--- START ---
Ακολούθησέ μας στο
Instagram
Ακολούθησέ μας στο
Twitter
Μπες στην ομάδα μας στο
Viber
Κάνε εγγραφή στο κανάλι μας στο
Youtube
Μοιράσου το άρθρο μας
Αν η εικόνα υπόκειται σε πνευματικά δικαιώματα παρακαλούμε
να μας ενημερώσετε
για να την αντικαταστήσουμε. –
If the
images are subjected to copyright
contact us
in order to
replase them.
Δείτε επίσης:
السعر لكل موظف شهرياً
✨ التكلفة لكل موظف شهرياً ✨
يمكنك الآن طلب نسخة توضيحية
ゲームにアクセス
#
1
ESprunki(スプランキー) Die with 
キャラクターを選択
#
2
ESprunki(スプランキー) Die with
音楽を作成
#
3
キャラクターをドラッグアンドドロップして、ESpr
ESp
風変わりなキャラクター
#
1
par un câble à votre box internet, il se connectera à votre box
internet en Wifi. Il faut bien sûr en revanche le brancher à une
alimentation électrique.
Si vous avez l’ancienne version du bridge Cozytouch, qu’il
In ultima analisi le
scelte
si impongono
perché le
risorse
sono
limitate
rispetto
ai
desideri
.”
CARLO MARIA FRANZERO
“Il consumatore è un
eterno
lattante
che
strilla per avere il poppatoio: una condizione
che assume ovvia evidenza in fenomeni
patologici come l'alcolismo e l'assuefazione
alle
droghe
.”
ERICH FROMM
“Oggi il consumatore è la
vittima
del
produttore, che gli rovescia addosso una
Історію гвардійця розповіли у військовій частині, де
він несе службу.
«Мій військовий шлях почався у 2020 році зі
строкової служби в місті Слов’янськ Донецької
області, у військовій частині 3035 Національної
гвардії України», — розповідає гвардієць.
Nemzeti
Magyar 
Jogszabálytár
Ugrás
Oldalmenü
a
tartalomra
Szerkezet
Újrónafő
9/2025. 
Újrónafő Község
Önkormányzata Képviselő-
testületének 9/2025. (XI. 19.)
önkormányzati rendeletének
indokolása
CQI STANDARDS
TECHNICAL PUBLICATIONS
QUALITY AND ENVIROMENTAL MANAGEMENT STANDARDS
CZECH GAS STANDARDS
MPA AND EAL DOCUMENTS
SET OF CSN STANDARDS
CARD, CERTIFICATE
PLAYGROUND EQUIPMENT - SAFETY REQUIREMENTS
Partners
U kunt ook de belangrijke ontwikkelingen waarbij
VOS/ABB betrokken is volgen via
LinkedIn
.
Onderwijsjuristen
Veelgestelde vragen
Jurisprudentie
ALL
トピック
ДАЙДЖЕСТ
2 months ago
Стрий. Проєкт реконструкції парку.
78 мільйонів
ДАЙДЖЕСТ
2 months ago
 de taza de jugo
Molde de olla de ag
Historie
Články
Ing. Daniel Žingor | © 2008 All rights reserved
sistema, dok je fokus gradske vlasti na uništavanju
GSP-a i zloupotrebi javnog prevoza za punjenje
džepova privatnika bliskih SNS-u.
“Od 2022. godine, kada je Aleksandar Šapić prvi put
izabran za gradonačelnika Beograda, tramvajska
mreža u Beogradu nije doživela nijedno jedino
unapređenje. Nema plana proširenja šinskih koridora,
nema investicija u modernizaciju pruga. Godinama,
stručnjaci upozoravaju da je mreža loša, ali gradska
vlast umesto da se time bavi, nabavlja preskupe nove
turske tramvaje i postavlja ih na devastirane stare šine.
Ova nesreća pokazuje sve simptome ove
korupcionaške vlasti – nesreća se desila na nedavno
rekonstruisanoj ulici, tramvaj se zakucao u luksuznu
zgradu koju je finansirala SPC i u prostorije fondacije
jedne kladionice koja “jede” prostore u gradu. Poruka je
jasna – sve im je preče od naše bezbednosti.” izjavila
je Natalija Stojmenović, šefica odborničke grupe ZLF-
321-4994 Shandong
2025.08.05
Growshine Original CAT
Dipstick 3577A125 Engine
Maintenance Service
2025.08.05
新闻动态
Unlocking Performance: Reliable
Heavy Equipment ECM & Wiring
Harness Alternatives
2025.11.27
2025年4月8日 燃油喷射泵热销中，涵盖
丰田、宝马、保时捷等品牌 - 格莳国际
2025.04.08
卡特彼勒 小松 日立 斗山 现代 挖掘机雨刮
--- END ---
--- START ---
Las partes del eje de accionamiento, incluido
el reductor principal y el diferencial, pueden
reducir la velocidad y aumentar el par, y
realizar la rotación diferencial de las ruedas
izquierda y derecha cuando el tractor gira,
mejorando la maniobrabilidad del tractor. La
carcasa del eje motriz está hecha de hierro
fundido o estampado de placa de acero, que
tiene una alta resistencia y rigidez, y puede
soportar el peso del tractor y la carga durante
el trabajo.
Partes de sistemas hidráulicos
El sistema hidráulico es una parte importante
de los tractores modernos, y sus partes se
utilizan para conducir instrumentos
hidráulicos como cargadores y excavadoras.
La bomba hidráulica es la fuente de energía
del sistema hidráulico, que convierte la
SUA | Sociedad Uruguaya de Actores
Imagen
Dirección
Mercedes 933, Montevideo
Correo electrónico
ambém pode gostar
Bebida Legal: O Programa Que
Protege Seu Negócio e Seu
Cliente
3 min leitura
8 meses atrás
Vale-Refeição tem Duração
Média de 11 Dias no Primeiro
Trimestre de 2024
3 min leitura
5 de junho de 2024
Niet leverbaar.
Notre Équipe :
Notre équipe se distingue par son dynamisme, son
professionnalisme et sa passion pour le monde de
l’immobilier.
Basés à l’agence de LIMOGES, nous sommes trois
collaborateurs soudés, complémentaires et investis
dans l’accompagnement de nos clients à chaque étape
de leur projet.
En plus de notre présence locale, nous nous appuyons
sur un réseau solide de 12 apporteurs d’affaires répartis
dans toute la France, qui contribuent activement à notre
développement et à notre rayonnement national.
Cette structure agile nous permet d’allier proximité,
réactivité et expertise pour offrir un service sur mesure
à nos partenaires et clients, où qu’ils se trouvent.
--- END ---
--- START ---
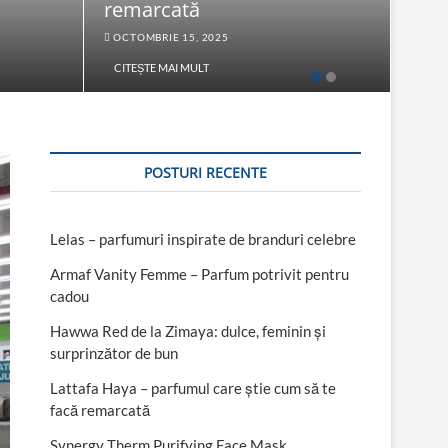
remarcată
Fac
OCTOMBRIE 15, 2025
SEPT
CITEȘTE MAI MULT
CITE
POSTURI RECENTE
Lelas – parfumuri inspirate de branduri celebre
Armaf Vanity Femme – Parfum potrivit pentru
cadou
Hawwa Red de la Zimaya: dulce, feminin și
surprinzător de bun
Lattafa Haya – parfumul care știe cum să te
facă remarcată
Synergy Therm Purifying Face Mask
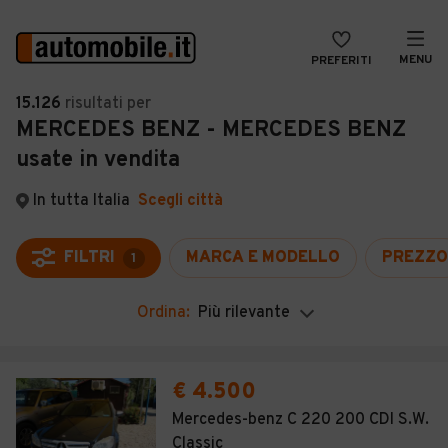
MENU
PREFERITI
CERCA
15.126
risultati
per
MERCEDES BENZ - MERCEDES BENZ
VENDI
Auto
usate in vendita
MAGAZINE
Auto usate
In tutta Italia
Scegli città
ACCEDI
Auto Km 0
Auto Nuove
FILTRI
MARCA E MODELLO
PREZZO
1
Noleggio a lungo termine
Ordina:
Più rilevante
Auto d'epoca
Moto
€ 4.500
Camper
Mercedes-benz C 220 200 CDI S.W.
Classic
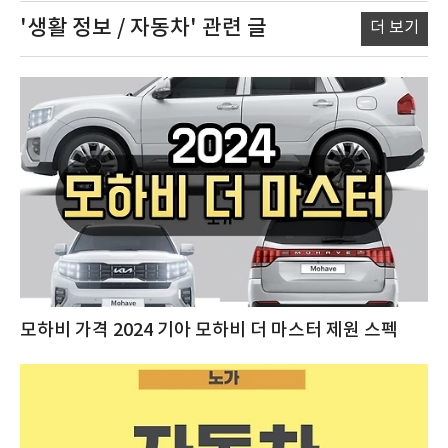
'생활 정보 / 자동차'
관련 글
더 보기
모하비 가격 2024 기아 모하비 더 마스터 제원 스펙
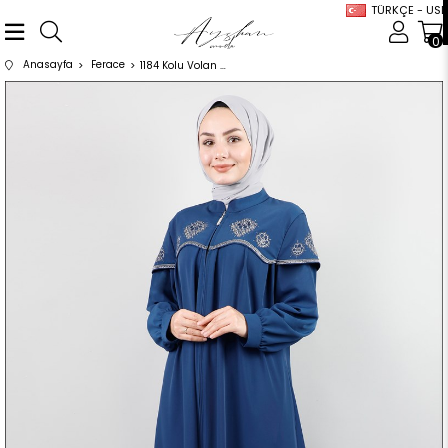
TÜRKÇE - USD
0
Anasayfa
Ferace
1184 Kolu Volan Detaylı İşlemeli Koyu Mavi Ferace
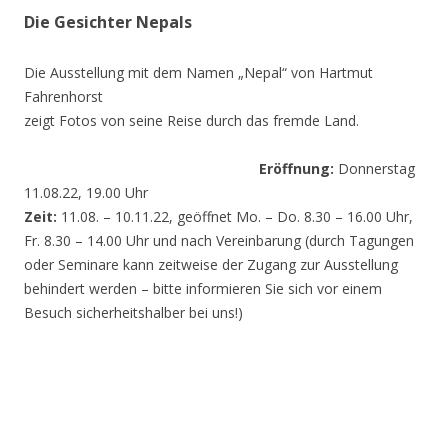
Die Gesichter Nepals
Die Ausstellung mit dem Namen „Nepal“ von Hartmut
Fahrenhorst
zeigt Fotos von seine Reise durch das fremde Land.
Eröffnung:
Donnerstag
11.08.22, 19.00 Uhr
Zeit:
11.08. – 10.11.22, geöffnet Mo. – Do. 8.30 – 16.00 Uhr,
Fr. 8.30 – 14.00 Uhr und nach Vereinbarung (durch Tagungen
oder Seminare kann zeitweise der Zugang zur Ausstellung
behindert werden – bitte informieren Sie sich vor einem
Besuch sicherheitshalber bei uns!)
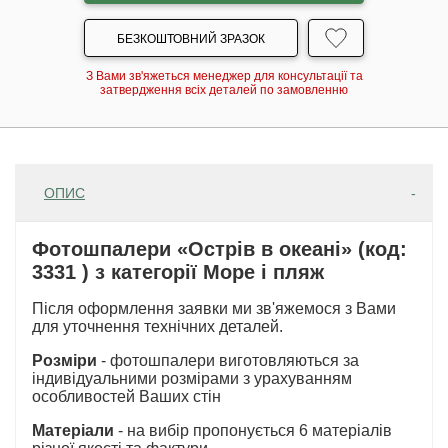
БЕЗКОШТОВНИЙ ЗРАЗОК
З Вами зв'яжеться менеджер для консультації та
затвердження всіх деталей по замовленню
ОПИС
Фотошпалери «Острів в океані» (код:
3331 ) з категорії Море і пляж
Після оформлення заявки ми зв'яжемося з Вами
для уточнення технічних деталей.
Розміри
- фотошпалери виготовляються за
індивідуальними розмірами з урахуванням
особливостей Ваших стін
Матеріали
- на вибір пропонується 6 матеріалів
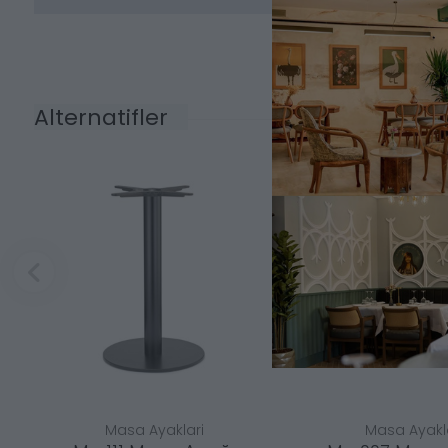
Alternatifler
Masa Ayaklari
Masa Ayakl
--- END ---
_Task statement_
Isolate the lines above that contain the word "nesreća" and copy them.

_Reply to the exercise_
Ova nesreća pokazuje sve simptome ove
korupcionaške vlasti – nesreća se desila na nedavno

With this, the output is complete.